== Data shown ==

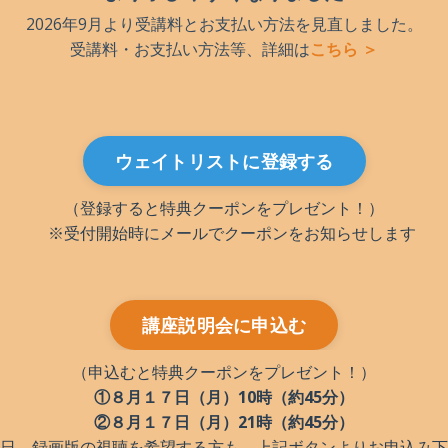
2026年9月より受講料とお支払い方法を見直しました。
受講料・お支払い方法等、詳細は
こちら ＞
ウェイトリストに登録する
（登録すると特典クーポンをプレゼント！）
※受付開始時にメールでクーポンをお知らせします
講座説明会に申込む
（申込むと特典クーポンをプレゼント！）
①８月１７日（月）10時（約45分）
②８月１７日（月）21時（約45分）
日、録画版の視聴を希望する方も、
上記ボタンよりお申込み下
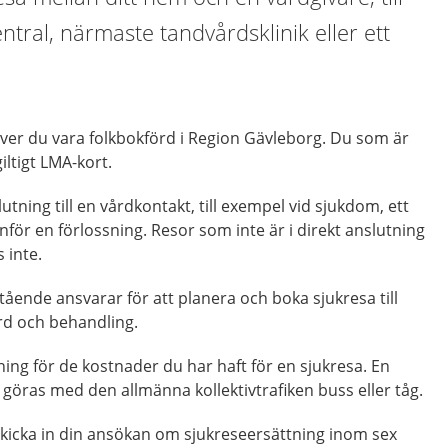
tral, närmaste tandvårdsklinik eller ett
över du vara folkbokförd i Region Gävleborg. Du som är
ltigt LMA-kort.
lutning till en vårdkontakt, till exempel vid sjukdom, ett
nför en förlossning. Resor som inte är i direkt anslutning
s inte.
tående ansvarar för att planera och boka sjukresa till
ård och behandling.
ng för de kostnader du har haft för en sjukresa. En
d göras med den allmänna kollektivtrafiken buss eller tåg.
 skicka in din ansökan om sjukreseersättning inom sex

===

Exercise — From the records above, write out exactly the lines that begin at the line with "受講料・お支払い方法等、詳細は" and end at the line with "tående ansvarar för". Pictures must not appear in the output.

Answer —
受講料・お支払い方法等、詳細は
こちら ＞
ウェイトリストに登録する
（登録すると特典クーポンをプレゼント！）
※受付開始時にメールでクーポンをお知らせします
講座説明会に申込む
（申込むと特典クーポンをプレゼント！）
①８月１７日（月）10時（約45分）
②８月１７日（月）21時（約45分）
日、録画版の視聴を希望する方も、
上記ボタンよりお申込み下
tral, närmaste tandvårdsklinik eller ett
över du vara folkbokförd i Region Gävleborg. Du som är
ltigt LMA-kort.
lutning till en vårdkontakt, till exempel vid sjukdom, ett
nför en förlossning. Resor som inte är i direkt anslutning
s inte.
tående ansvarar för att planera och boka sjukresa till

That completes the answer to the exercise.